Aren’t We Done Testing Yet?

If you’ve been following the Structural Engineering Blog for any length of time, you’ve probably noticed that we like to run a lot of tests around here. Building test setups and breaking them is one of the things we enjoy the most in R&D at Simpson Strong-Tie, but often load rating a product is not as simple as just running a test. At times the process requires significant time and effort, so much so that we start asking ourselves, Aren’t we done testing yet?

We’ve posted on how we test connectors, holdowns, and screws. Most products have an ASTM standard or Acceptance Criteria that sort of tells you what to test. Yet figuring out how to test a product can be a challenge – in other words, how do we make sure our test simulates installed conditions? Or maybe a product can be used in so many different ways that it is unreasonable to test every possible installation, so what to do?

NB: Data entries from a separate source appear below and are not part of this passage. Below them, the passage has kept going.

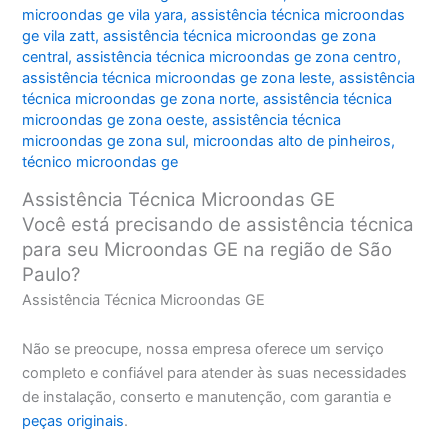
microondas ge vila yara
,
assistência técnica microondas
ge vila zatt
,
assistência técnica microondas ge zona
central
,
assistência técnica microondas ge zona centro
,
assistência técnica microondas ge zona leste
,
assistência
técnica microondas ge zona norte
,
assistência técnica
microondas ge zona oeste
,
assistência técnica
microondas ge zona sul
,
microondas alto de pinheiros
,
técnico microondas ge
Assistência Técnica Microondas GE
Você está precisando de assistência técnica
para seu Microondas GE na região de São
Paulo?
Assistência Técnica Microondas GE
Não se preocupe, nossa empresa oferece um serviço
completo e confiável para atender às suas necessidades
de instalação, conserto e manutenção, com garantia e
peças originais
.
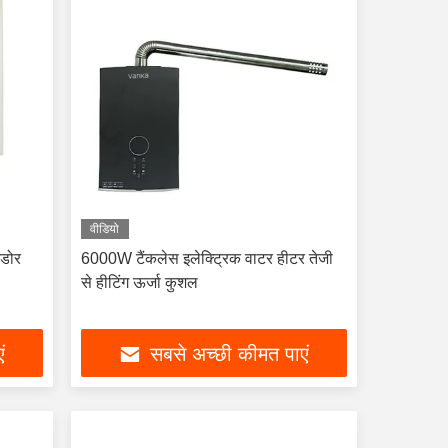
वीडियो
टडोर
6000W टैंकलेस इलेक्ट्रिक वाटर हीटर तेजी
से हीटिंग ऊर्जा कुशल
ं
सबसे अच्छी कीमत पाएं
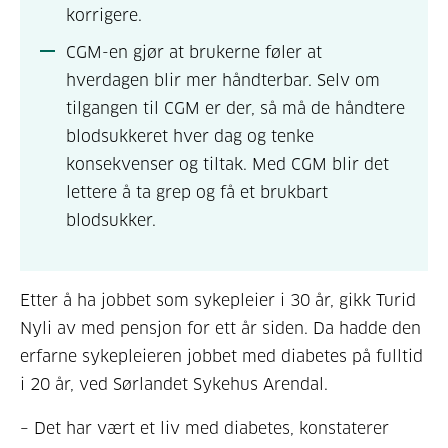
korrigere.
CGM-en gjør at brukerne føler at
hverdagen blir mer håndterbar. Selv om
tilgangen til CGM er der, så må de håndtere
blodsukkeret hver dag og tenke
konsekvenser og tiltak. Med CGM blir det
lettere å ta grep og få et brukbart
blodsukker.
Etter å ha jobbet som sykepleier i 30 år, gikk Turid
Nyli av med pensjon for ett år siden. Da hadde den
erfarne sykepleieren jobbet med diabetes på fulltid
i 20 år, ved Sørlandet Sykehus Arendal.
– Det har vært et liv med diabetes, konstaterer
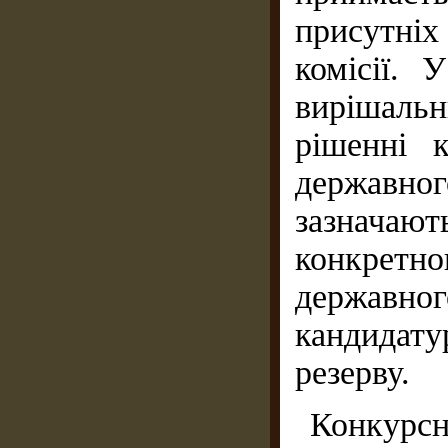
присутніх 
комісії. 
вирішаль
рішенні к
державн
зазначают
конкретно
державно
кандидату
резерву.
Конкурсн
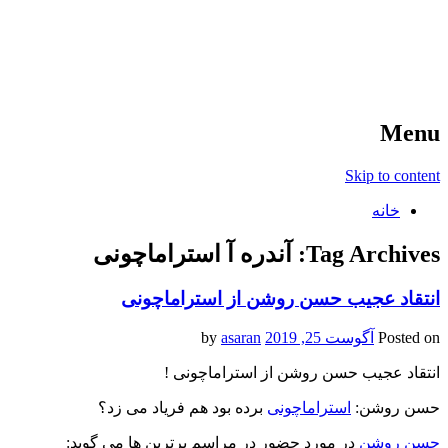
آخرین اخبار ورزشی
خبر
Menu
Skip to content
خانه
Tag Archives:
آندره آ استراماچونی
انتقاد عجیب حسن روشن از استراماچونی
Posted on
آگوست 25, 2019
by
asaran
انتقاد عجیب حسن روشن از استراماچونی !
حسن روشن:
استراماچونی
برده بود هم فریاد می زد؟
حسن روشن
در مورد حضور در مراسم برترین ها می گوید:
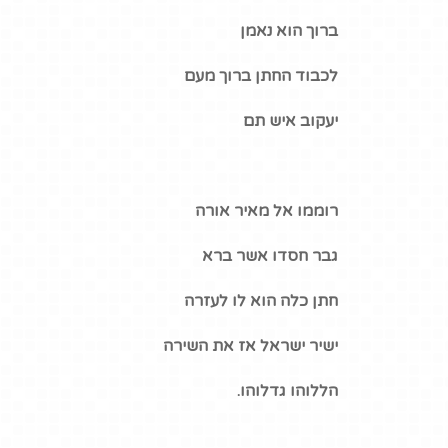
ברוך הוא נאמן
לכבוד החתן ברוך מעם
יעקוב איש תם
רוממו אל מאיר אורה
גבר חסדו אשר ברא
חתן כלה הוא לו לעזרה
ישיר ישראל אז את השירה
הללוהו גדלוהו.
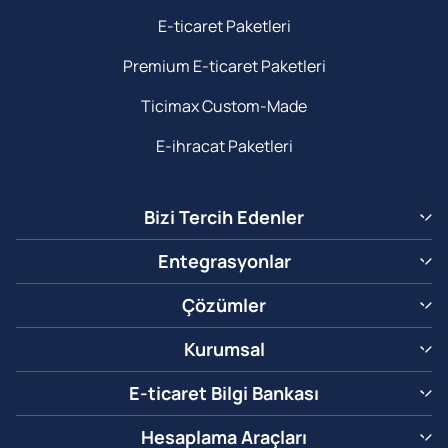
E-ticaret Paketleri
Premium E-ticaret Paketleri
Ticimax Custom-Made
E-ihracat Paketleri
Bizi Tercih Edenler
Entegrasyonlar
Çözümler
Kurumsal
E-ticaret Bilgi Bankası
Hesaplama Araçları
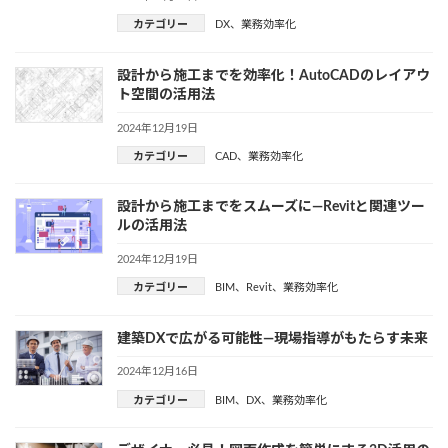
カテゴリー
DX
、
業務効率化
設計から施工までを効率化！AutoCADのレイアウ
ト空間の活用法
2024年12月19日
カテゴリー
CAD
、
業務効率化
設計から施工までをスムーズに—Revitと関連ツー
ルの活用法
2024年12月19日
カテゴリー
BIM
、
Revit
、
業務効率化
建築DXで広がる可能性—現場指導がもたらす未来
2024年12月16日
カテゴリー
BIM
、
DX
、
業務効率化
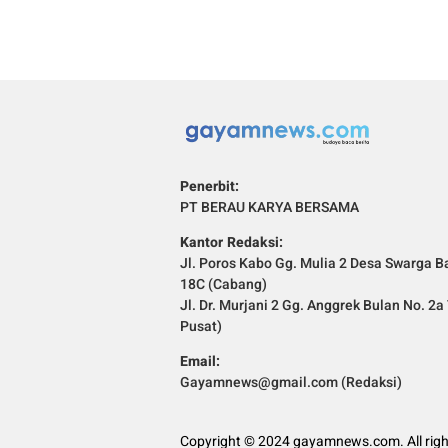
Penerbit:
PT BERAU KARYA BERSAMA
Kantor Redaksi:
Jl. Poros Kabo Gg. Mulia 2 Desa Swarga Ba
18C (Cabang)
Jl. Dr. Murjani 2 Gg. Anggrek Bulan No. 2
Pusat)
Email:
Gayamnews@gmail.com (Redaksi)
Copyright © 2024 gayamnews.com. All righ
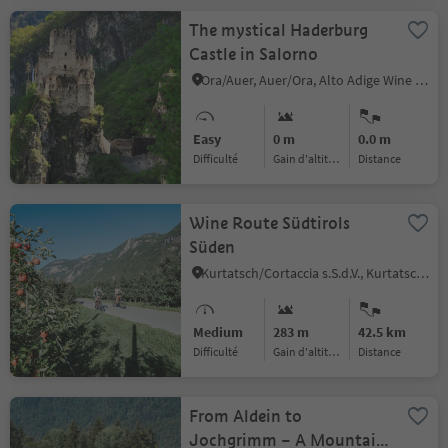
The mystical Haderburg
Castle in Salorno
Ora/Auer, Auer/Ora, Alto Adige Wine Road
Easy
0 m
0.0 m
Difficulté
Gain d'altitude
distance
Wine Route Südtirols
Süden
Kurtatsch/Cortaccia s.S.d.V., Kurtatsch an der Weinstraße/Cortaccia sulla Strada del Vino, Alto Adige Wine Road
Medium
283 m
42.5 km
Difficulté
Gain d'altitude
distance
From Aldein to
Jochgrimm – A Mountain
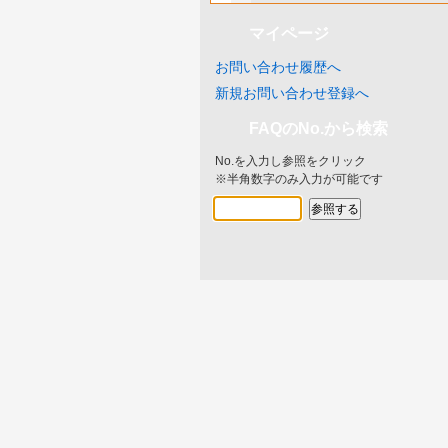
マイページ
お問い合わせ履歴へ
新規お問い合わせ登録へ
FAQのNo.から検索
No.を入力し参照をクリック
※半角数字のみ入力が可能です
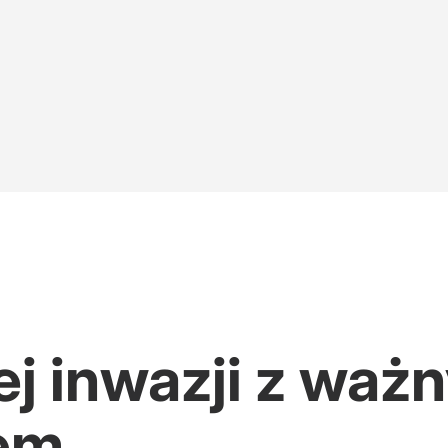
iej inwazji z wa
iem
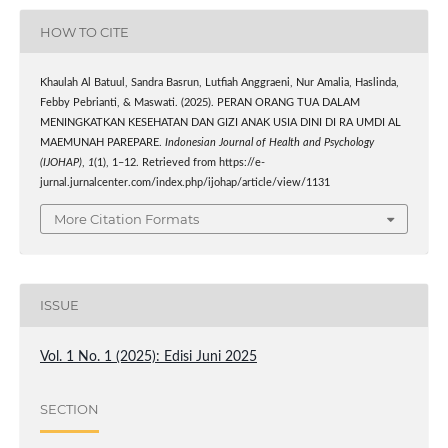
HOW TO CITE
Khaulah Al Batuul, Sandra Basrun, Lutfiah Anggraeni, Nur Amalia, Haslinda,
Febby Pebrianti, & Maswati. (2025). PERAN ORANG TUA DALAM
MENINGKATKAN KESEHATAN DAN GIZI ANAK USIA DINI DI RA UMDI AL
MAEMUNAH PAREPARE.
Indonesian Journal of Health and Psychology
(IJOHAP)
,
1
(1), 1–12. Retrieved from https://e-
jurnal.jurnalcenter.com/index.php/ijohap/article/view/1131
More Citation Formats
ISSUE
Vol. 1 No. 1 (2025): Edisi Juni 2025
SECTION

We have been challenged with these situations over the years, but probably never as much as with our connectors for curtain-wall construction that we introduced about two years ago. In particular, testing our bypass framing connectors to resist in-plane loads (designated as F1 loads) presented testing challenges.

For curtain-wall designs, in-plane loads from the curtain-wall system are often transferred to the supporting structure through slide-clip and fixed-clip connectors. But the capacity of these connectors to resist in-plane loads varies widely based on the details of installation, forcing designers to make assumptions about the location of the applied load and the amount of rotational restraint at each end of the clip.

Bypass connector used to resist in-plane loads
Bypass connector used to resist in-plane loads.

For seismic loads, the location of the center of mass of the system, and therefore the location of the applied force, will vary with different weights of cladding materials – resulting in different allowable loads for the same connector. For a heavy cladding material, the in-plane load will be located near the exterior flange of the stud, while for lightweight cladding it will be closer to the supporting structure.

Location of seismic force for heavy cladding system.
Location of seismic force for heavy cladding system.
Location of seismic force for lightweight cladding system.
Location of seismic force for lightweight cladding system.

Also, the presence of sheathing materials, blocking, and other installation details will affect the rotational restraint between the stud and connector. In the case of a flexible system with little or no restraint, the connector will bend as a cantilever. However, if the curtain wall system provides rotational restraint, the connector may bend in double curvature, resulting in a higher in-plane allowable load.

Cantilever bending for connector with no rotational restraint.
Cantilever bending for connector with no rotational restraint.
Double curvature bending for connector with rotational restraint.
Double curvature bending for connector with rotational restraint.

After some preliminary testing and extensive planning, we completed a little bit different test program to establish allowable loads for the multitude of possible design conditions. Instead of focusing on testing specific installations, we tested conditions to determine the capacity of critical failure modes – flexural yielding of the clip in bending, capacity of anchorage to the supporting structure, capacity of fasteners to the stud including prying, etc. Testing also simulated both cantilever bending and double curvature bending. Using this data, we were able to tabulate allowable loads for a wide range of installations (http://www.strongtie.com/ftp/letters/generic/L-CWC_F1LOADS.pdf)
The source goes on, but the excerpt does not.